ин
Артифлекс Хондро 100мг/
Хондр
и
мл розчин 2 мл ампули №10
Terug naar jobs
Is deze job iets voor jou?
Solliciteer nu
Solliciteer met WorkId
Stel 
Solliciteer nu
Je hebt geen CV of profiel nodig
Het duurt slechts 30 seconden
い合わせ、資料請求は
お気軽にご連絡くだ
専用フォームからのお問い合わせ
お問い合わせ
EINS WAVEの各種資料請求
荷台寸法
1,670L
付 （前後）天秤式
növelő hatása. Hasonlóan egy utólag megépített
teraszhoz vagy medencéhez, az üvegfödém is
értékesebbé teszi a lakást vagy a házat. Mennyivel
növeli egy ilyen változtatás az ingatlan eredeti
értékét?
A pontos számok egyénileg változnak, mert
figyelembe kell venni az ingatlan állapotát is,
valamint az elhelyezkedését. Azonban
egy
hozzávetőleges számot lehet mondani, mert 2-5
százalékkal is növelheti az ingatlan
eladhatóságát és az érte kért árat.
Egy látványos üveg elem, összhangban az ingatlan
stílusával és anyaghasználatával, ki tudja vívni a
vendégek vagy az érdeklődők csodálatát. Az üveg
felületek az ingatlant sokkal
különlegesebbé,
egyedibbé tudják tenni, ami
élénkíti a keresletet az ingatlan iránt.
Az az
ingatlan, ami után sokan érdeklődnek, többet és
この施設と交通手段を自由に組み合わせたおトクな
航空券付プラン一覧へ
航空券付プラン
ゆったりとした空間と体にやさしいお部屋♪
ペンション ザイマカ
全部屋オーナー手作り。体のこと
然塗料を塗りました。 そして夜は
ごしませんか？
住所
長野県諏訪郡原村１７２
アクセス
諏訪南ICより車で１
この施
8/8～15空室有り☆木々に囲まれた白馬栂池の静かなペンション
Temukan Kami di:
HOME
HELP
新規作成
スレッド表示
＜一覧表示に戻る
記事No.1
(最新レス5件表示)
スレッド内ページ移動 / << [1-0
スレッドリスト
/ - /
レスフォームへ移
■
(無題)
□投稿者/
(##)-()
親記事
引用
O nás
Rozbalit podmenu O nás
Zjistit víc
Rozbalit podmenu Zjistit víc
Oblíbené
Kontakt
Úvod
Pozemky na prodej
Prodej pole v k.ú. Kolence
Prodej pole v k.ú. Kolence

=======

DESCRIPTION OF THE TASK → For this exercise, output exactly the lines above from the line with "мл розчин 2 мл ампули №10" to the line with "teraszhoz vagy medencéhez, az üvegfödém is", counting both, and leave out the rest.

WRITTEN ANSWER →
мл розчин 2 мл ампули №10
Terug naar jobs
Is deze job iets voor jou?
Solliciteer nu
Solliciteer met WorkId
Stel 
Solliciteer nu
Je hebt geen CV of profiel nodig
Het duurt slechts 30 seconden
い合わせ、資料請求は
お気軽にご連絡くだ
専用フォームからのお問い合わせ
お問い合わせ
EINS WAVEの各種資料請求
荷台寸法
1,670L
付 （前後）天秤式
növelő hatása. Hasonlóan egy utólag megépített
teraszhoz vagy medencéhez, az üvegfödém is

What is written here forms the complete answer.